This new moonlet, situated about 300 miles (480 kilometers), inward from the outer edge of the B ring, was found by detection of its shadow which stretches 25 miles, or 41 kilometers, across the rings. The shadow length implies the moonlet is protruding about 660 feet, or 200 meters, above the ring plane. If the moonlet is orbiting in the same plane as the ring material surrounding it, which is likely, it must be about 1,300 feet, or 400 meters, across.

This object is not attended by a propeller feature, unlike the band of moonlets discovered in Saturn's A ring earlier by Cassini. The A ring moonlets, which have not been directly imaged, were found because of the propeller-like narrow gaps on either side of them that they create as they orbit within the rings.
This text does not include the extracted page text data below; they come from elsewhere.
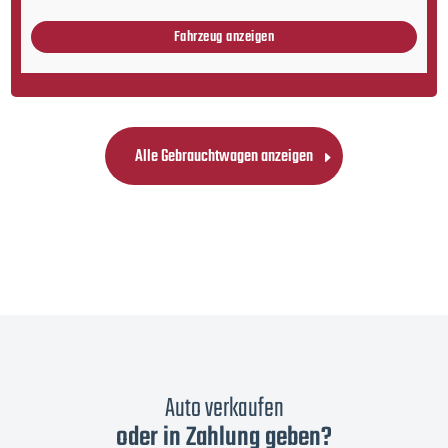
Fahrzeug anzeigen
Alle Gebrauchtwagen anzeigen
Auto verkaufen
oder in Zahlung geben?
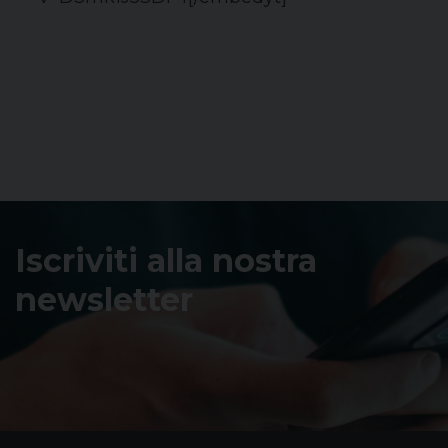
Iscriviti alla nostra
newsletter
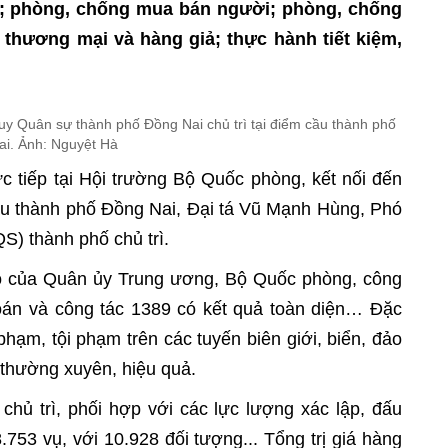
y; phòng, chống mua bán người; phòng, chống
 thương mại và hàng giả; thực hành tiết kiệm,
uy Quân sự thành phố Đồng Nai chủ trì tại điểm cầu thành phố
i. Ảnh: Nguyệt Hà
ực tiếp tại Hội trường Bộ Quốc phòng, kết nối đến
ầu thành phố Đồng Nai, Đại tá Vũ Mạnh Hùng, Phó
) thành phố chủ trì.
o của Quân ủy Trung ương, Bộ Quốc phòng, công
toán và công tác 1389 có kết quả toàn diện… Đặc
phạm, tội phạm trên các tuyến biên giới, biển, đảo
thường xuyên, hiệu quả.
chủ trì, phối hợp với các lực lượng xác lập, đấu
.753 vụ, với 10.928 đối tượng... Tổng trị giá hàng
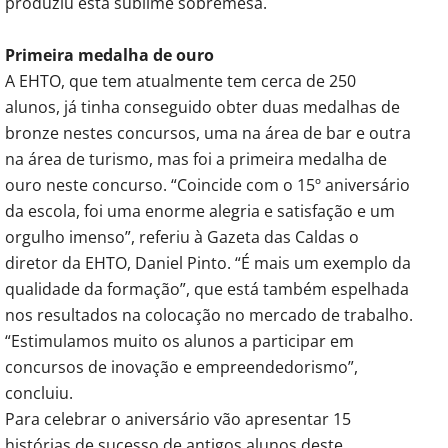
produziu esta sublime sobremesa.
Primeira medalha de ouro
A EHTO, que tem atualmente tem cerca de 250
alunos, já tinha conseguido obter duas medalhas de
bronze nestes concursos, uma na área de bar e outra
na área de turismo, mas foi a primeira medalha de
ouro neste concurso. “Coincide com o 15º aniversário
da escola, foi uma enorme alegria e satisfação e um
orgulho imenso”, referiu à Gazeta das Caldas o
diretor da EHTO, Daniel Pinto. “É mais um exemplo da
qualidade da formação”, que está também espelhada
nos resultados na colocação no mercado de trabalho.
“Estimulamos muito os alunos a participar em
concursos de inovação e empreendedorismo”,
concluiu.
Para celebrar o aniversário vão apresentar 15
histórias de sucesso de antigos alunos deste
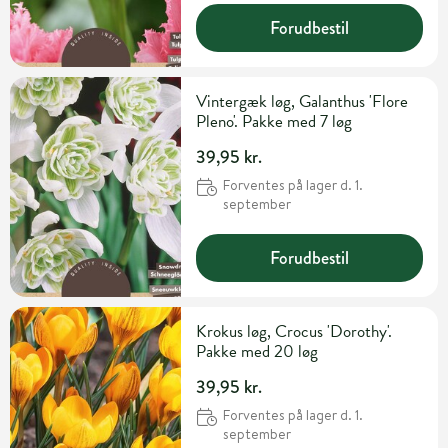
Forudbestil
Vintergæk løg, Galanthus 'Flore
Pleno'. Pakke med 7 løg
39,95 kr.
Forventes på lager d. 1.
september
Forudbestil
Krokus løg, Crocus 'Dorothy'.
Pakke med 20 løg
39,95 kr.
Forventes på lager d. 1.
september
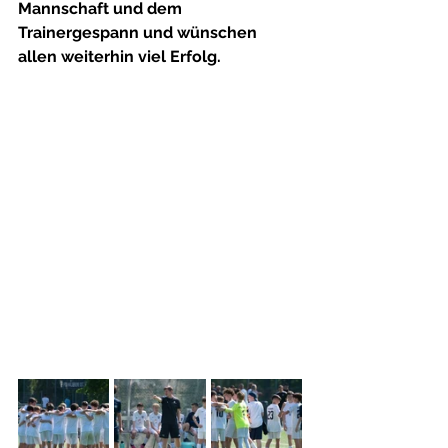
Mannschaft und dem 
Trainergespann und wünschen 
allen weiterhin viel Erfolg.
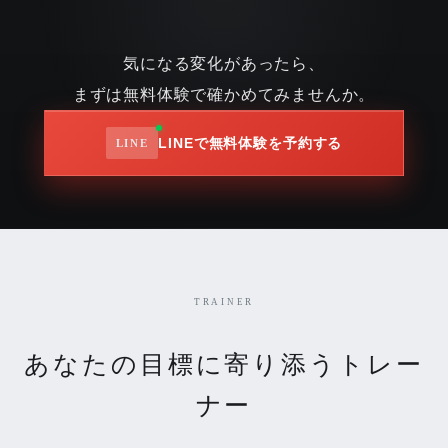
気になる変化があったら、
まずは無料体験で確かめてみませんか。
LINEで無料体験を予約する
TRAINER
あなたの目標に寄り添うトレー
ナー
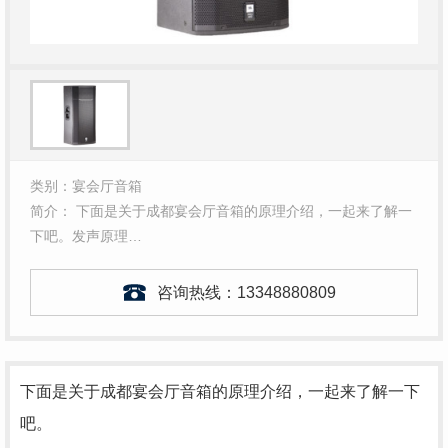
类别：宴会厅音箱
简介： 下面是关于成都宴会厅音箱的原理介绍，一起来了解一
下吧。发声原理…
咨询热线：
13348880809
下面是关于
成都宴会厅音箱
的原理介绍，一起来了解一下
吧。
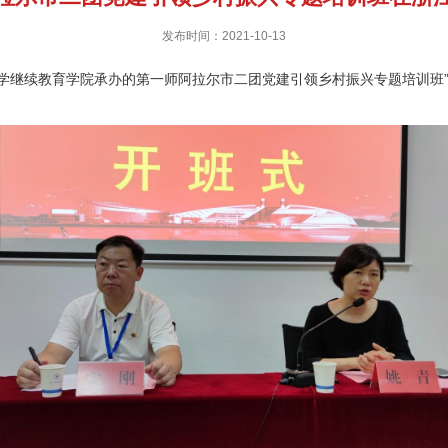
发布时间：2021-10-13
学继续教育学院承办的第一师阿拉尔市二团党建引领乡村振兴专题培训班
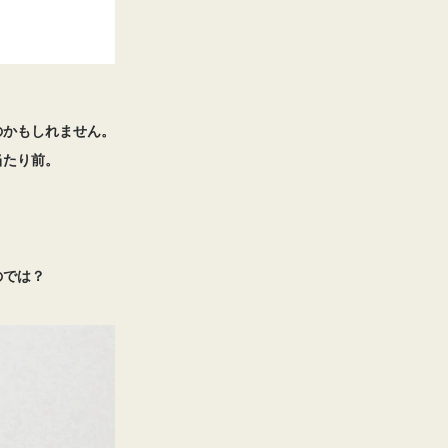
のかもしれません。
当たり前。
のでは？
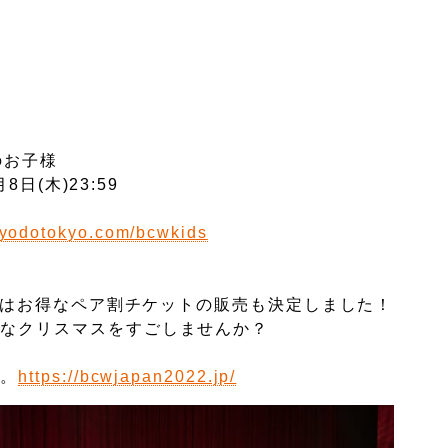
のお子様
日(木)23:59
.kyodotokyo.com/bcwkids
行ではお得なペア割チケットの販売も決定しました！
ーなクリスマスをすごしませんか？
い。
https://bcwjapan2022.jp/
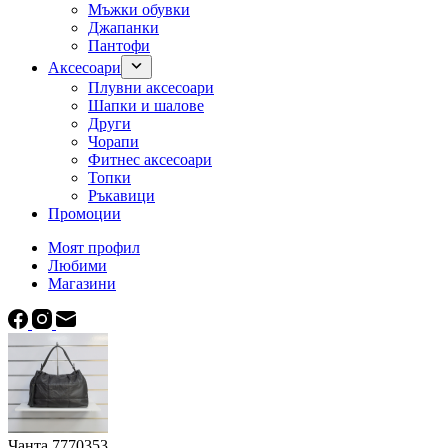
Мъжки обувки
Джапанки
Пантофи
Аксесоари
Плувни аксесоари
Шапки и шалове
Други
Чорапи
Фитнес аксесоари
Топки
Ръкавици
Промоции
Моят профил
Любими
Магазини
Чанта 7770353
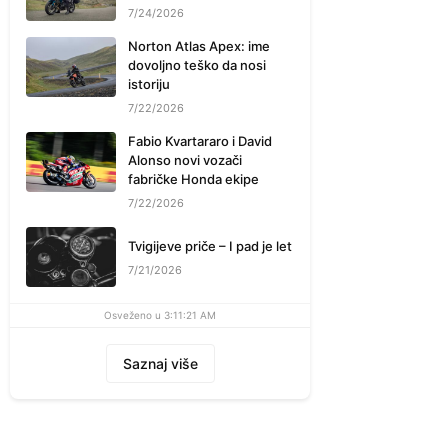
7/24/2026
Norton Atlas Apex: ime
dovoljno teško da nosi
istoriju
7/22/2026
Fabio Kvartararo i David
Alonso novi vozači
fabričke Honda ekipe
7/22/2026
Tvigijeve priče – I pad je let
7/21/2026
Osveženo u 3:11:21 AM
Saznaj više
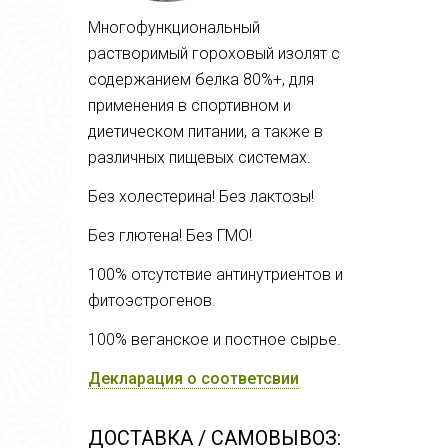
Многофункциональный
растворимый гороховый изолят с
содержанием белка 80%+, для
применения в спортивном и
диетическом питании, а также в
различных пищевых системах.
Без холестерина! Без лактозы!
Без глютена! Без ГМО!
100% отсутствие антинутриентов и
фитоэстрогенов.
100% веганское и постное сырье.
Декларация о соответсвии
ДОСТАВКА / САМОВЫВОЗ:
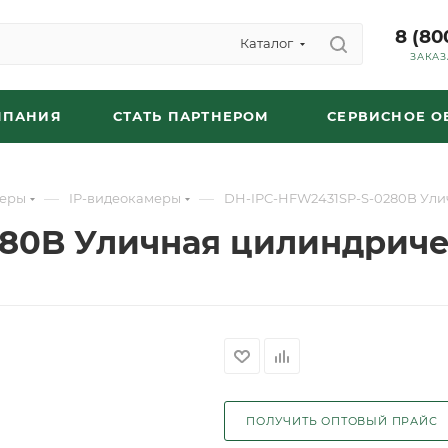
8 (80
Каталог
ЗАКАЗ
МПАНИЯ
СТАТЬ ПАРТНЕРОМ
СЕРВИСНОЕ 
—
—
еры
IP-видеокамеры
DH-IPC-HFW2431SP-S-0280B Ули
280B Уличная цилиндриче
ПОЛУЧИТЬ ОПТОВЫЙ ПРАЙС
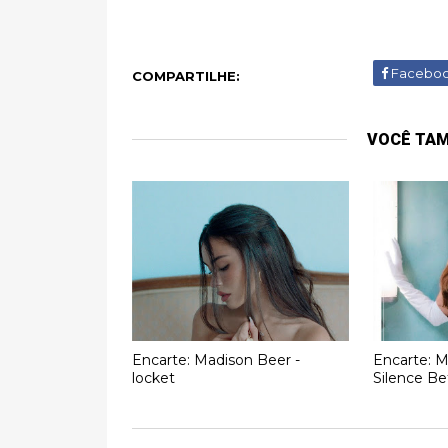
Facebo
COMPARTILHE:
VOCÊ TA
Encarte: Madison Beer -
Encarte: M
locket
Silence B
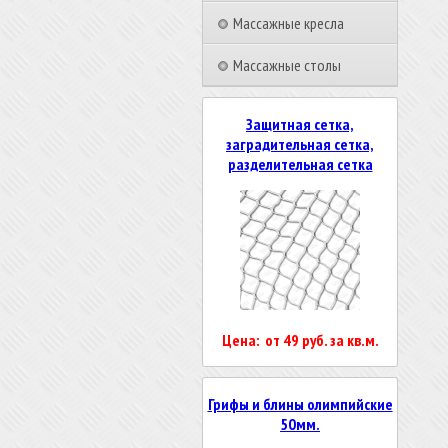
Массажные кресла
Массажные столы
Защитная сетка,
заградительная сетка,
разделительная сетка
Цена: от 49 руб. за кв.м.
Грифы и блины олимпийские
50мм.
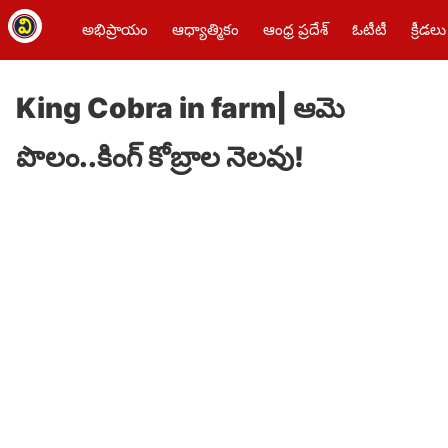
అభిప్రాయం
ఆధ్యాత్మికం
ఆంధ్ర ప్రదేశ్
ఓటీటీ
క్రీడలు
King Cobra in farm| ఆమె
పొలం..కింగ్ కోబ్రాల నెలవు!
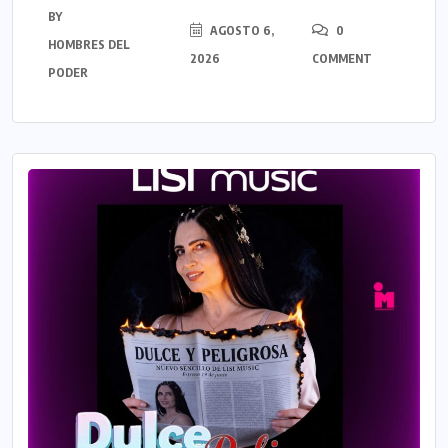
BY
AGOSTO 6,
0
HOMBRES DEL
2026
COMMENT
PODER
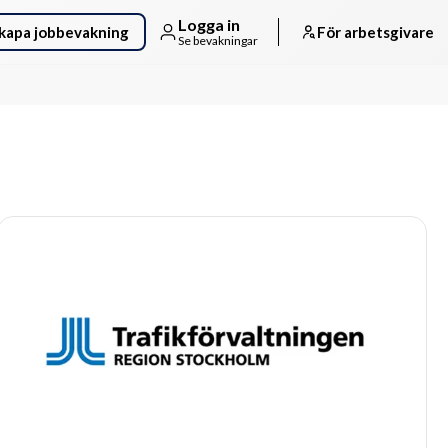
Logga in
kapa jobbevakning
För arbetsgivare
Se bevakningar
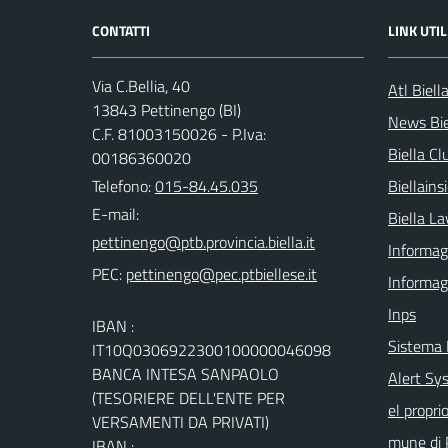
CONTATTI
LINK UTIL
Via C.Bellia, 40
Atl Biell
13843 Pettinengo (BI)
News Bie
C.F. 81003150026 - P.Iva:
Biella Cl
00186360020
Telefono:
015-84.45.035
Biellain
E-mail:
Biella La
Informagi
PEC:
Informag
Inps
IBAN :
Sistema
IT10Q0306922300100000046098
BANCA INTESA SANPAOLO
Alert Sys
(TESORIERE DELL'ENTE PER
el propri
VERSAMENTI DA PRIVATI)
mune di 
IBAN :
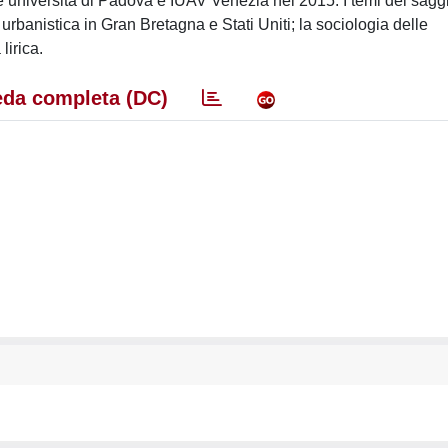
le università di Padova e IUAV Venezia nel 2015. I temi dei sagg
e urbanistica in Gran Bretagna e Stati Uniti; la sociologia delle
lirica.
da completa (DC)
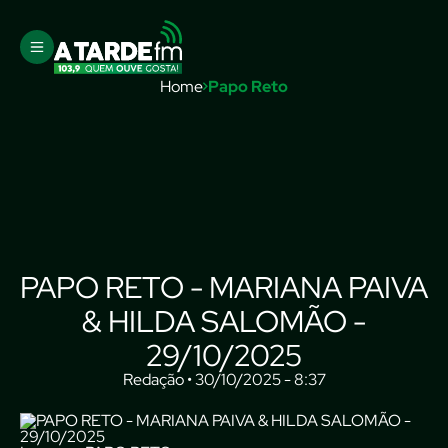
Home
Papo Reto
PAPO RETO - MARIANA PAIVA
& HILDA SALOMÃO -
29/10/2025
Redação • 30/10/2025 - 8:37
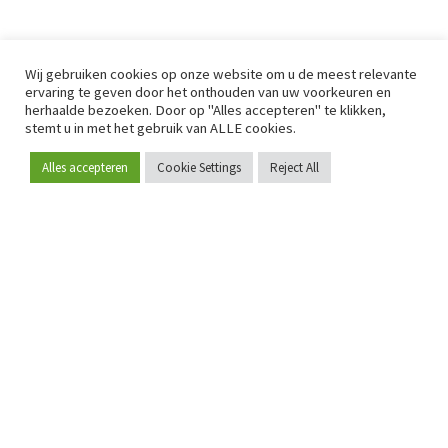
Wij gebruiken cookies op onze website om u de meest relevante
ervaring te geven door het onthouden van uw voorkeuren en
herhaalde bezoeken. Door op "Alles accepteren" te klikken,
stemt u in met het gebruik van ALLE cookies.
Alles accepteren
Cookie Settings
Reject All
Word lid
Sinds 2009 is RetailDetail hét toonaangevende B2B-
platform voor retail in Europa.
Als "100% trusted medium" en sterke retailcommunity biedt
RetailDetail professionals dagelijks betrouwbaar nieuws,
scherpe inzichten en relevante analyses uit de sector.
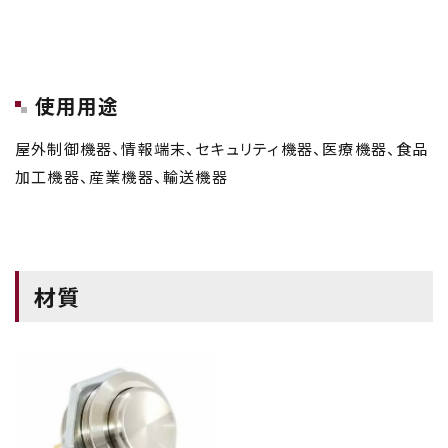
使用用途
屋外制御機器、情報端末、セキュリティ機器、医療機器、食品
加工機器、産業機器、輸送機器
材質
The lack of a propeller feature surrounding the new moonlet is likely because the B ring is dense, and the ring material in a dense ring would be expected to fill in any gaps around the moonlet more quickly than in a less dense region like the mid-A ring. Also, it may simply be harder in the first place for a moonlet to create propeller-like gaps in a dense ring.

The search for three-dimensional structures in Saturn's rings has been a major goal of the imaging team during Cassini's "Equinox Mission," the two-year period containing exact equinox -- that moment when the sun is seen directly overhead at noon at the planet's equator. This novel illumination geometry, which occurs every half-Saturn-year, or about 15 Earth years, lowers the sun's angle to the ring plane and causes out-of-plane structures to cast long shadows across the rings' broad expanse, making them easy to detect.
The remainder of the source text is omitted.